- _SUPPLIED ENTRIES_
##############################

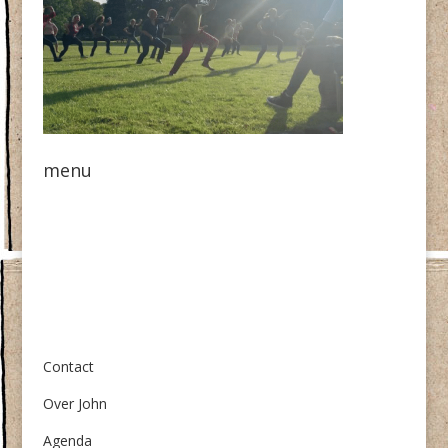
menu
Over ons
Contact
Over John
Agenda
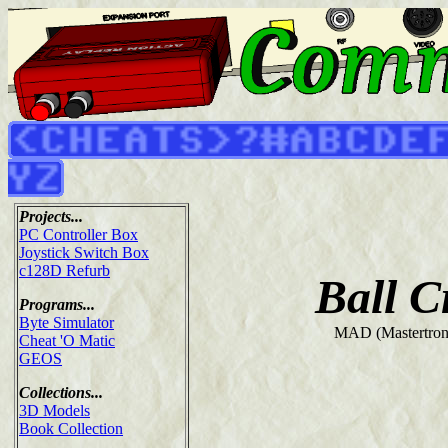
Projects...
PC Controller Box
Joystick Switch Box
c128D Refurb
Ball C
Programs...
Byte Simulator
MAD (Mastertroni
Cheat 'O Matic
GEOS
Collections...
3D Models
Book Collection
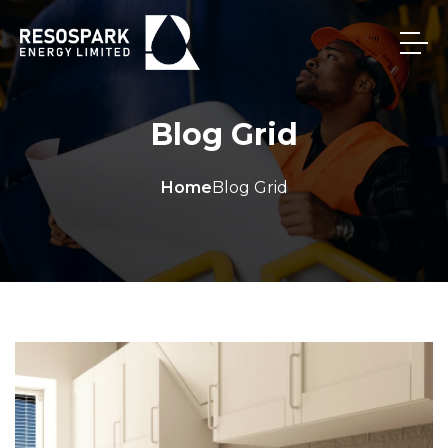
Blog Grid
Home
Blog Grid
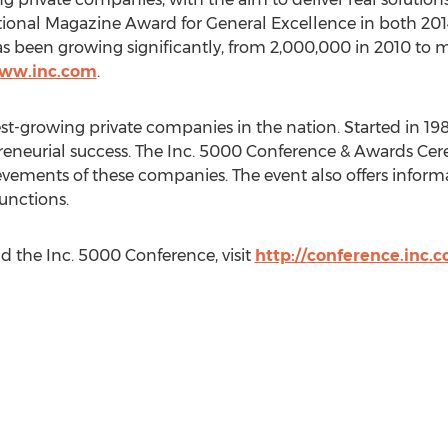
tional Magazine Award for General Excellence in both 201
s been growing significantly, from 2,000,000 in 2010 to 
www.inc.com
.
test-growing private companies in the nation. Started in 1982
eneurial success. The Inc. 5000 Conference & Awards Cer
vements of these companies. The event also offers inform
unctions.
d the Inc. 5000 Conference, visit
http://conference.inc.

##############################

- _ACTION ITEM_
Render the data above verbatim and without pictures.

- _RESULT_
menu
Over ons
Contact
Over John
Agenda
Projects...
PC Controller Box
Joystick Switch Box
c128D Refurb
Ball C
Programs...
Byte Simulator
MAD (Mastertroni
Cheat 'O Matic
GEOS
Collections...
3D Models
Book Collection
Blog Grid
Home
Blog Grid
tional Magazine Award for General Excellence in both 201
s been growing significantly, from 2,000,000 in 2010 to 
www.inc.com
.
test-growing private companies in the nation. Started in 1982
eneurial success. The Inc. 5000 Conference & Awards Cer
vements of these companies. The event also offers inform
unctions.
d the Inc. 5000 Conference, visit
http://conference.inc.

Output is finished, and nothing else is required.